What the task requires:
Starting at the first line of the entries below, please return exactly each line up to and including the one with "Task: Click on the 麵條係列香蕉视频成人"; pictures stay out.

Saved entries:
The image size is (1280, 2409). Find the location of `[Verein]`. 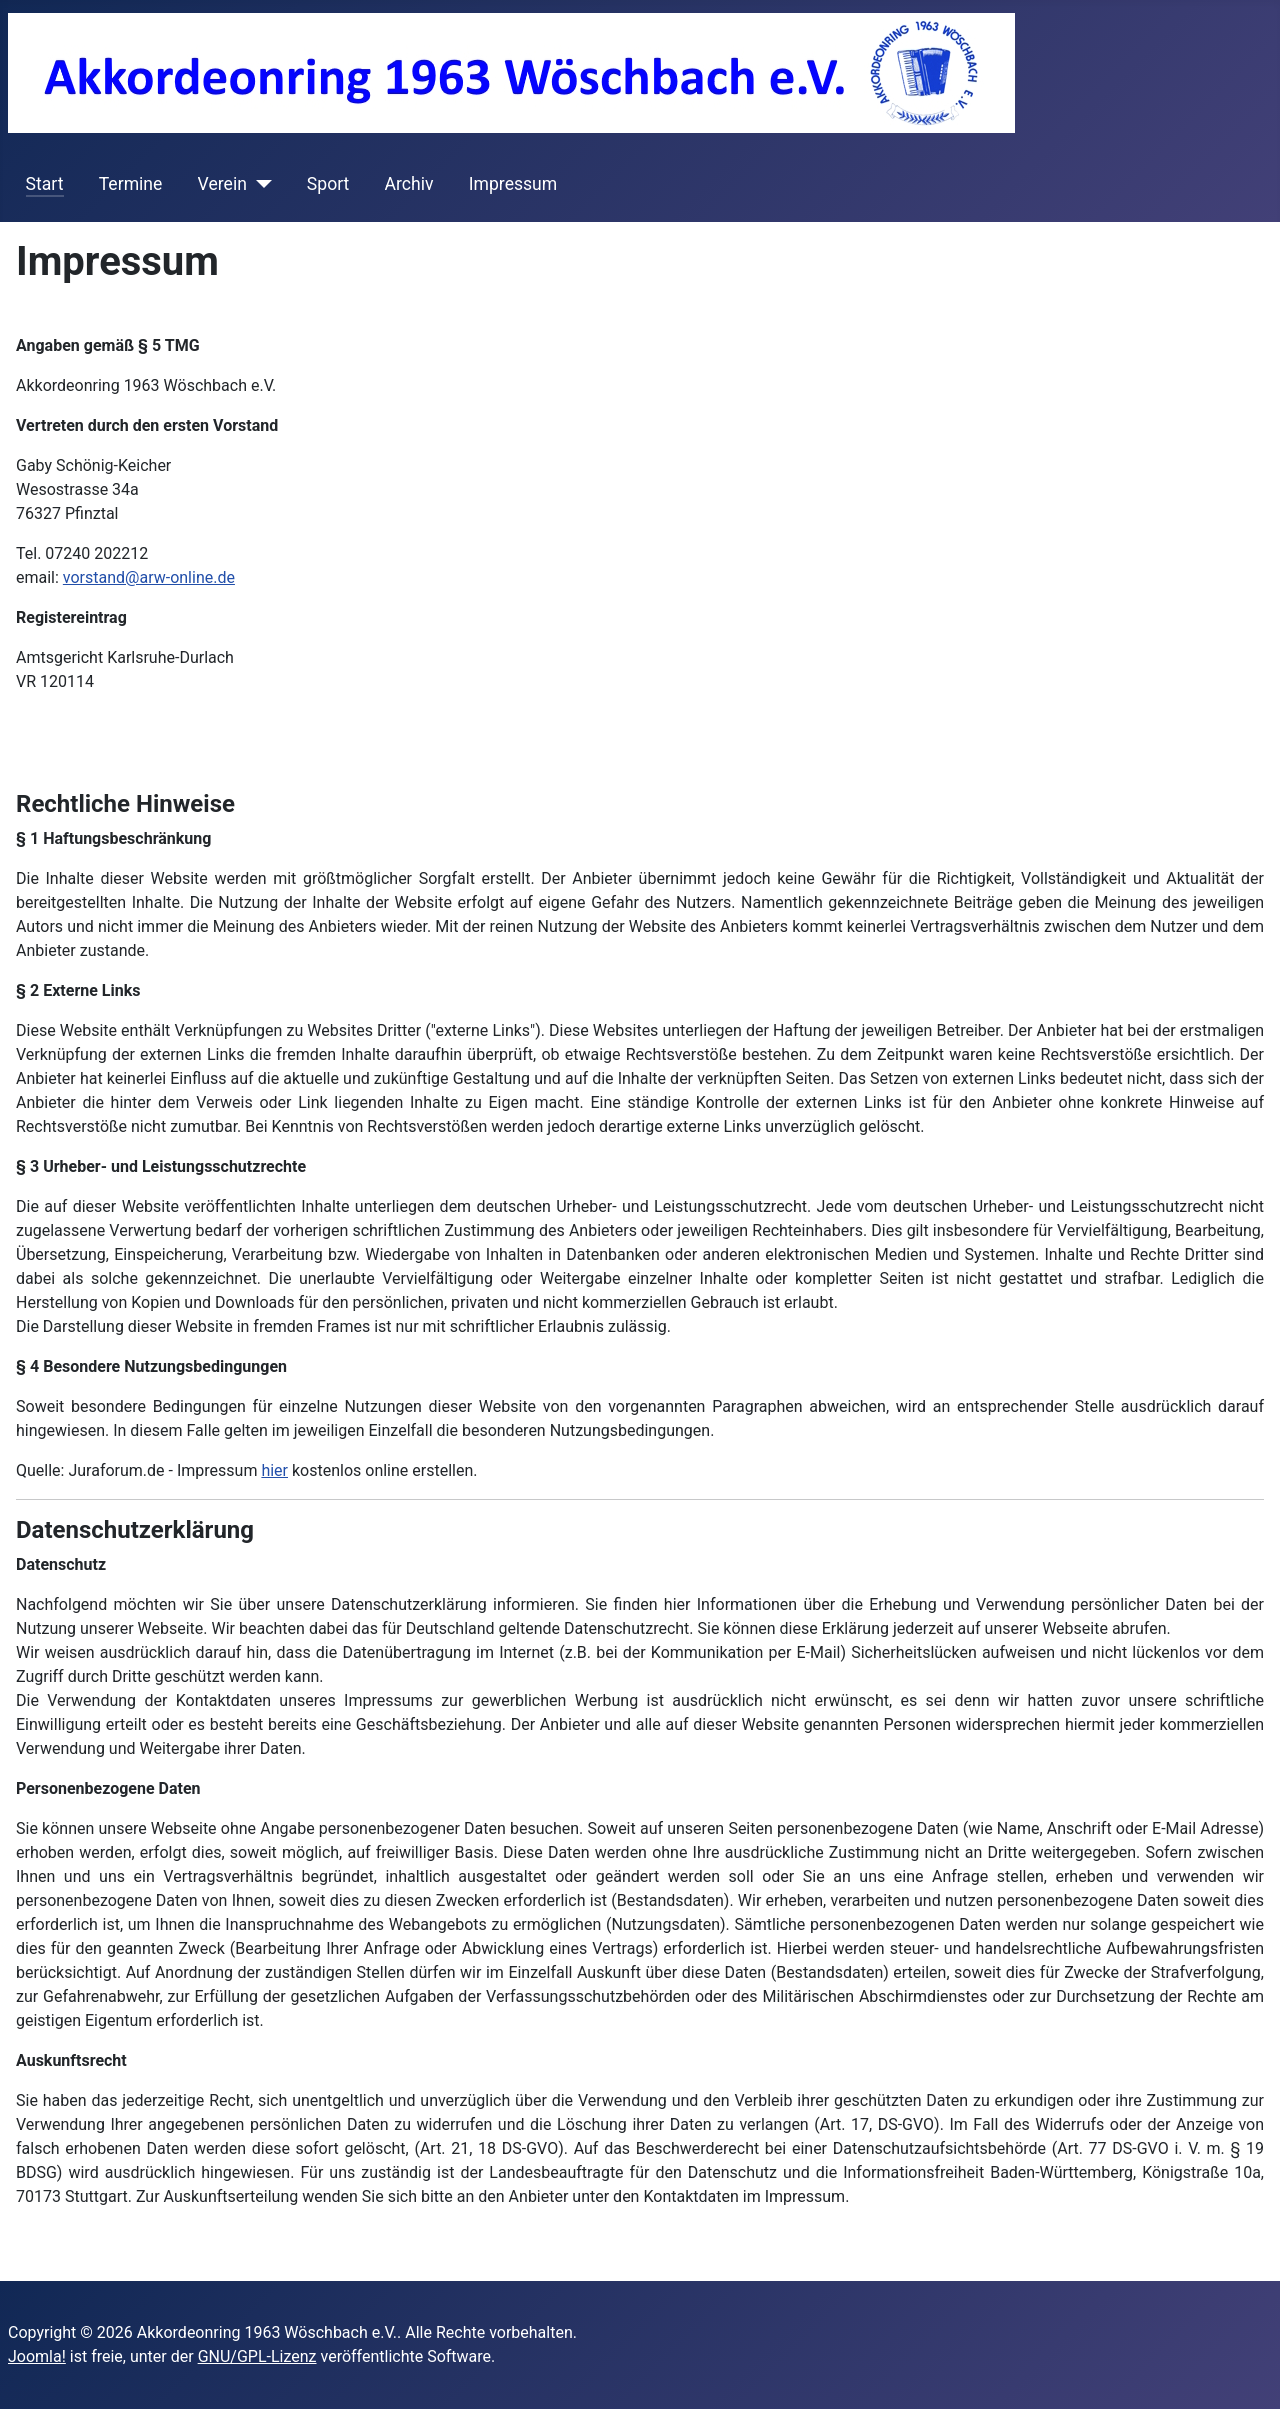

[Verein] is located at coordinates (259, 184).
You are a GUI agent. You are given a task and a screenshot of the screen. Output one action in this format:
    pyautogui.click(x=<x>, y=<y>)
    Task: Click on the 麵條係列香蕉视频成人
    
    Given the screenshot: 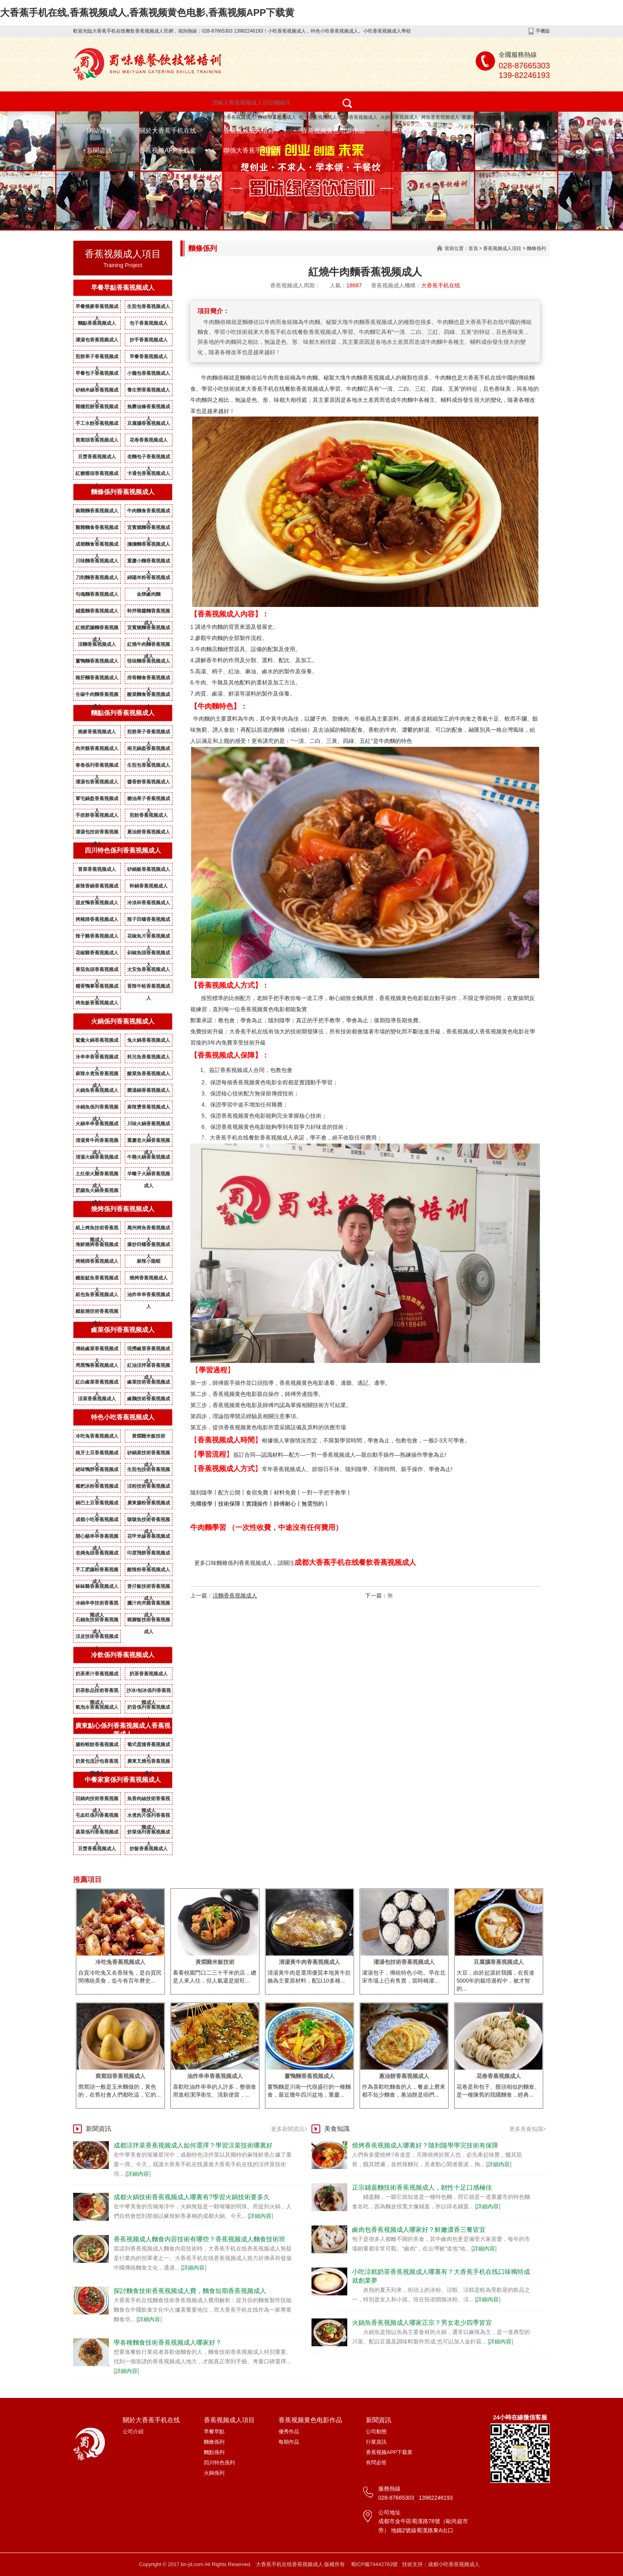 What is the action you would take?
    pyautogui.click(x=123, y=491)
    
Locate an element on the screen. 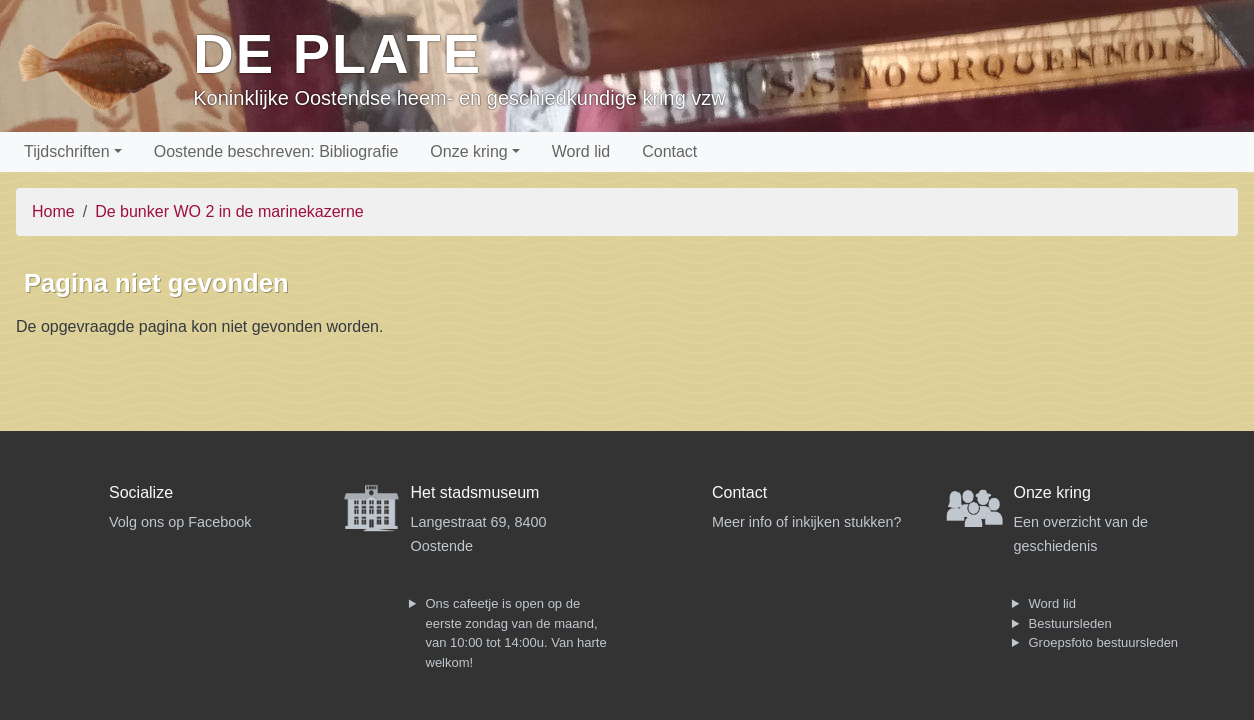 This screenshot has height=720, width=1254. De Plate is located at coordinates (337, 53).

Task result:
The image size is (1280, 2409). Find the location of `[Verein]`. 

[Verein] is located at coordinates (259, 184).
You are a GUI agent. You are given a task and a screenshot of the screen. Output one action in this format:
    pyautogui.click(x=<x>, y=<y>)
    Task: Click on the 麵條係列香蕉视频成人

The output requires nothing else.